__Task description__
For each line below that contains the string "sebagai", copy that line.

=======

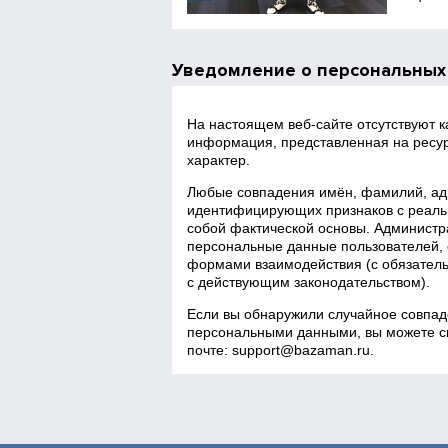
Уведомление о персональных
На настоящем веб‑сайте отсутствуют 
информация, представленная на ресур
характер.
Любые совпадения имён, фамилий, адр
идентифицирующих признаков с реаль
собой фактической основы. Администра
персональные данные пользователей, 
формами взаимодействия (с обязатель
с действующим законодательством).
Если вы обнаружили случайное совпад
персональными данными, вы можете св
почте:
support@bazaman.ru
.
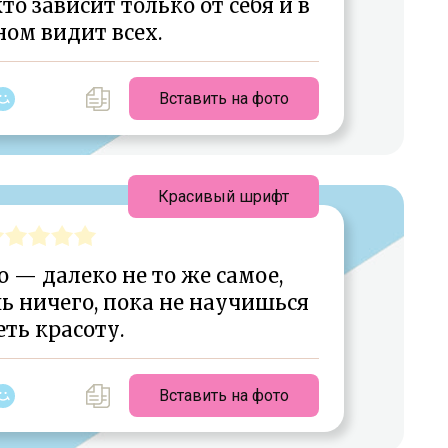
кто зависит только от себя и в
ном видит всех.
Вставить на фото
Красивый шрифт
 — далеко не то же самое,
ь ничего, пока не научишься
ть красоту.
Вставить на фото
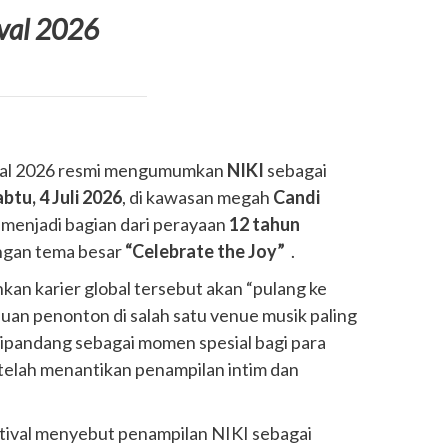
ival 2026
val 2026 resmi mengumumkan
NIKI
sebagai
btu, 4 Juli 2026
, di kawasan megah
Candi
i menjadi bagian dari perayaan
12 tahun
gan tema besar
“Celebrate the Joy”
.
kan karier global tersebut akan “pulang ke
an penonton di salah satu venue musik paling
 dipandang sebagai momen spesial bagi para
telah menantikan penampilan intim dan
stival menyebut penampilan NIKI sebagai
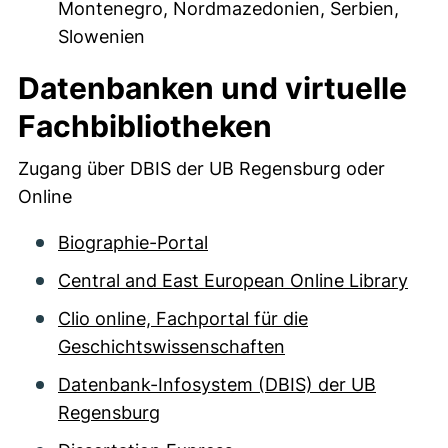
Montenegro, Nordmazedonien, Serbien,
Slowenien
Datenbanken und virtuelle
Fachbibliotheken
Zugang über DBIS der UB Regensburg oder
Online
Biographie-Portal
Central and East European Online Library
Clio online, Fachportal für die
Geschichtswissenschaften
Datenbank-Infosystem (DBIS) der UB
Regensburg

=======

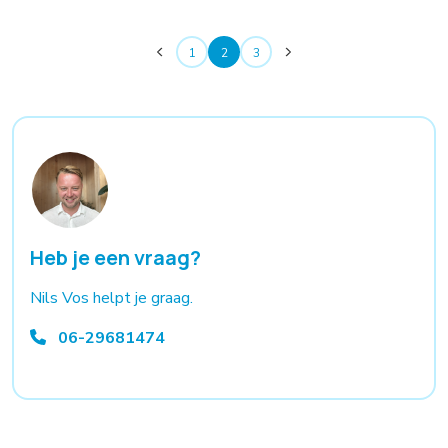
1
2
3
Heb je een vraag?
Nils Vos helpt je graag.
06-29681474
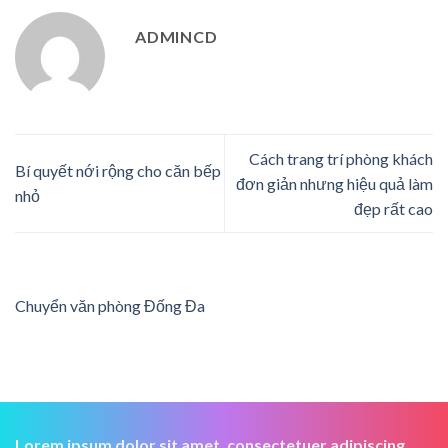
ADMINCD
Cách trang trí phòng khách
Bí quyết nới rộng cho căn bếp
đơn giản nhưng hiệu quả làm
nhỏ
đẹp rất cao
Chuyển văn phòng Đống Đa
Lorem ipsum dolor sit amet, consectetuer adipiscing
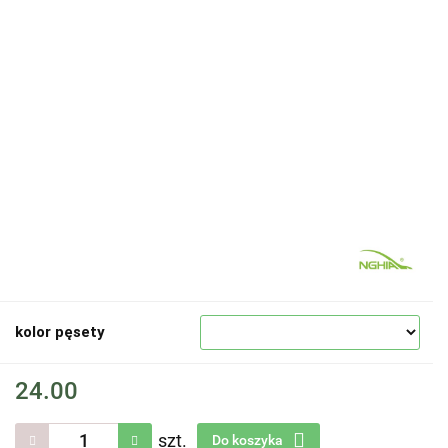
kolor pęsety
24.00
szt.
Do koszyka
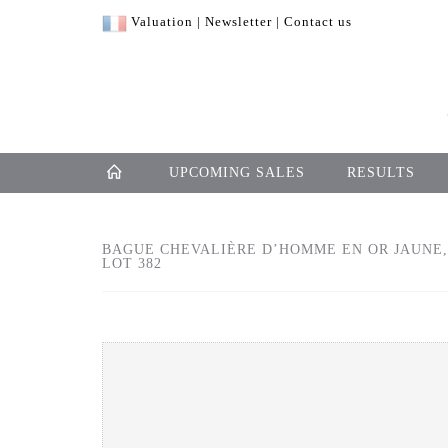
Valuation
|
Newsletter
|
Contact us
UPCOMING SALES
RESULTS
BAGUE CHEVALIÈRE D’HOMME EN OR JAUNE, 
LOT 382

=======

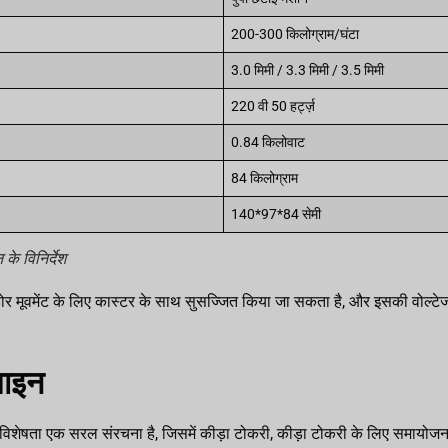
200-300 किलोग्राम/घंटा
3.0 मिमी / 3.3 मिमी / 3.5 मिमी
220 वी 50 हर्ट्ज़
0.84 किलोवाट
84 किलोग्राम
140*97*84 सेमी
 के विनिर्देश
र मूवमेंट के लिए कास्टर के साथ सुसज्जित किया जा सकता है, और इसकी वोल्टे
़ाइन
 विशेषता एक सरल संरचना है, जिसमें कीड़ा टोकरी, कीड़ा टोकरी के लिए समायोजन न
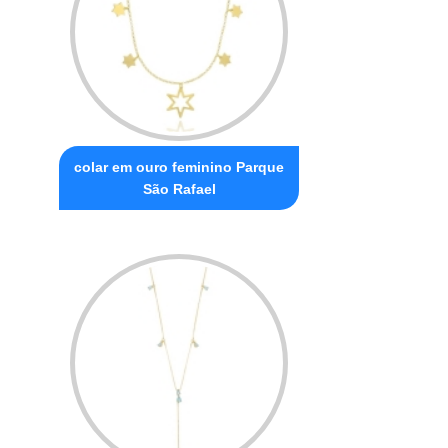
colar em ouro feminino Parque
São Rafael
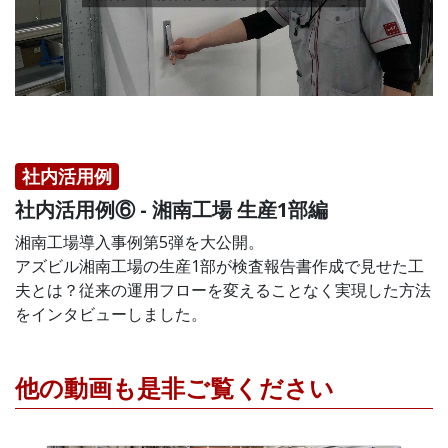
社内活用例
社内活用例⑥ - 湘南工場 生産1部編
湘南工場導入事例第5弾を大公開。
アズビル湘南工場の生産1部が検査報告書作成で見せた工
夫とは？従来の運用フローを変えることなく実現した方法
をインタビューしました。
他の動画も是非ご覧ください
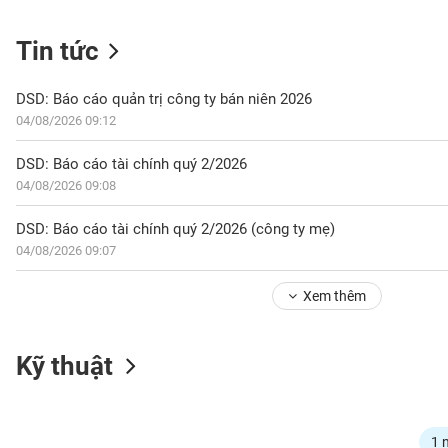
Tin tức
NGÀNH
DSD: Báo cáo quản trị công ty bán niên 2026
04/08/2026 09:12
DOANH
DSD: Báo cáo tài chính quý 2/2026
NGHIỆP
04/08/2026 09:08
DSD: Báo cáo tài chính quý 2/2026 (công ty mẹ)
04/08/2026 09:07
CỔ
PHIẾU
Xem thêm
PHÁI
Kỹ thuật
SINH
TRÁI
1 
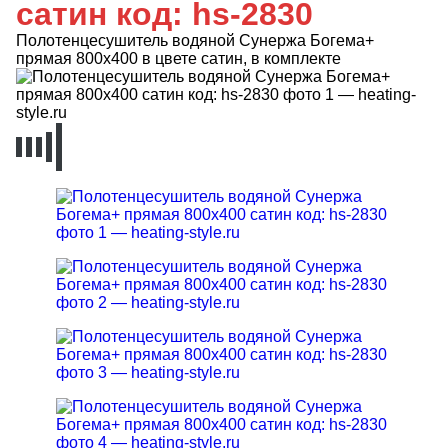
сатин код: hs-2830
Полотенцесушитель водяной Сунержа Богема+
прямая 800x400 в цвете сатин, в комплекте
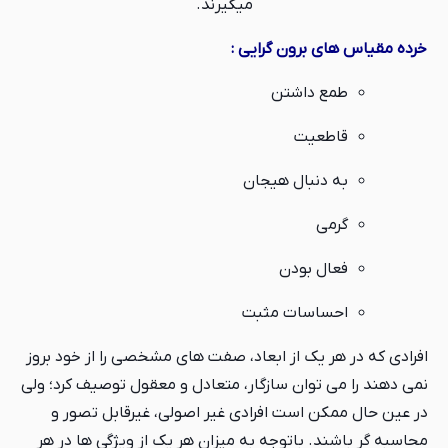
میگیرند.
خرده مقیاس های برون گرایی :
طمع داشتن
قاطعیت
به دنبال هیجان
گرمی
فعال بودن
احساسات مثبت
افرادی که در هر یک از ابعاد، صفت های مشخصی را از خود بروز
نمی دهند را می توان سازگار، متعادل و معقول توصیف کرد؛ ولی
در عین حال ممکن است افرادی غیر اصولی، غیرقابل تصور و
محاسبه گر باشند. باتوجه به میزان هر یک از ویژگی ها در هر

=======

__Reply__
sebagai
 dipandang sebagai momen spesial bagi para
stival menyebut penampilan NIKI sebagai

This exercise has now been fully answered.